Tras la muerte de Alfonso Carlos, el órgano del PSUC, Treball, le dedicó, prácticamente en su totalidad, el número 638. El secretario general del partido, Gregorio López Raimundo, declaró que Comín les había demostrado que la fe cristiana no era incompatible con la militancia comunista y que, incluso, podía estimular la abnegación, la combatividad y otros rasgos peculiares de los luchadores por el socialismo. “Cristianos en el partido, comunistas en la Iglesia”, resumiéndolo en un eslogan. Una combinación que nos parece extraña a los que no profesamos ninguna religión. Antes de cerrar los ojos para siempre, en la UCI del Hospital de Lovaina, Maria Lluïsa cantó La Internacional con sus hijos. Esa oración laica también forma parte de las celebraciones familiares de los Comín-Oliveres. “Amor, alegría y tristeza suelen ir juntos”, decía Maria Lluïsa en el artículo citado. La vida es así de difícil. Solo unos pocos mueren manteniendo la esperanza. Aquellos quienes siempre abren puertas para dejar constancia de que apuestan por la vida y empujan la libertad, como proclama el estribillo de la canción de José Antonio Labordeta. Su canto a la libertad, aquel “Habrá un día / en que todos…”, recorrió las paredes del presbiterio donde en 1966 Pau Casals dirigió El Pessebre, tal como recuerda mi memoria de niño.

Maria Lluïsa afrontó muchas adversidades. No resulta sencillo mantener sola a una familia de cuatro hijos.

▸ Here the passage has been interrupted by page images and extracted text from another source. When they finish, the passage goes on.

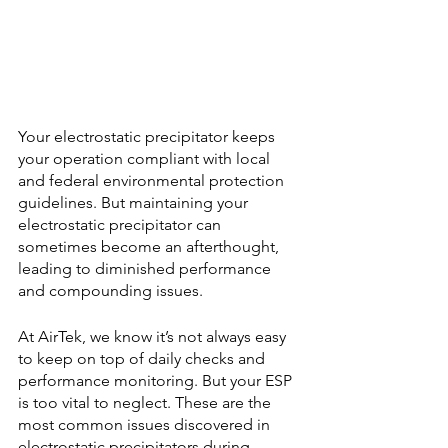
Your electrostatic precipitator keeps 
your operation compliant with local 
and federal environmental protection 
guidelines. But maintaining your 
electrostatic precipitator can 
sometimes become an afterthought, 
leading to diminished performance 
and compounding issues.
At AirTek, we know it’s not always easy 
to keep on top of daily checks and 
performance monitoring. But your ESP 
is too vital to neglect. These are the 
most common issues discovered in 
electrostatic precipitators during 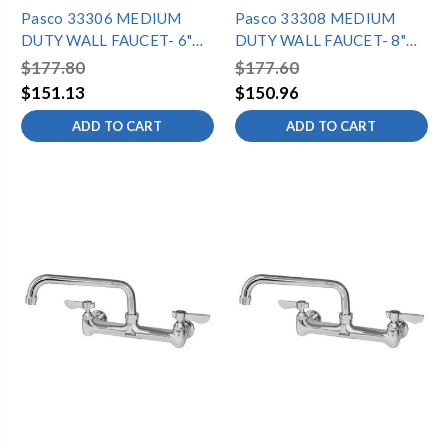
Pasco 33306 MEDIUM
Pasco 33308 MEDIUM
DUTY WALL FAUCET- 6"
DUTY WALL FAUCET- 8"
SPOUT
SPOUT
$177.80
$177.60
$151.13
$150.96
ADD TO CART
ADD TO CART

Tampoco le resultó fácil sobreponerse a la muerte de su compañero y, más recientemente, a la de su hijo Pere, que era el segundo de los hermanos, el 23 de julio, el mismo día que su padre, pero de 2018. Pere falleció debido a una enfermedad terminal en Lovaina, al igual que su madre, para pasar sus últimos días en compañía del exconseller y de toda la familia. Los tres, Alfonso, Pere y Maria Lluïsa, ayer se reunieron en el pequeño cementerio de Castellterçol. El funeral de Alfonso Carlos fue oficiado conjuntamente por el padre abad de Montserrat, Cassià Just, y asistió a la misa el presidente de la Generalitat en aquel entonces, Jordi Pujol. El funeral de Maria Lluïsa en Cuixà fue presidido por Octavi Vilà, abad de Poblet, y no asistió ninguna representación de las actuales autoridades autonómicas. Es tan triste, que resulta doloroso pensarlo. Una extrema miseria moral. Donde parece que las puertas están cerradas, hay que aplicar la máxima de Maria Lluïsa: “No competir camuflándolo de competencia”.

Emprendo la vuelta a casa, desde la Cataluña del Norte, y me remito al precristiano Sit tibi terra levis. Sin pretenderlo, recito en voz baja el último verso del poema de Salinas: “Y que a mi amor entonces le conteste / la nueva criatura que tú eres”.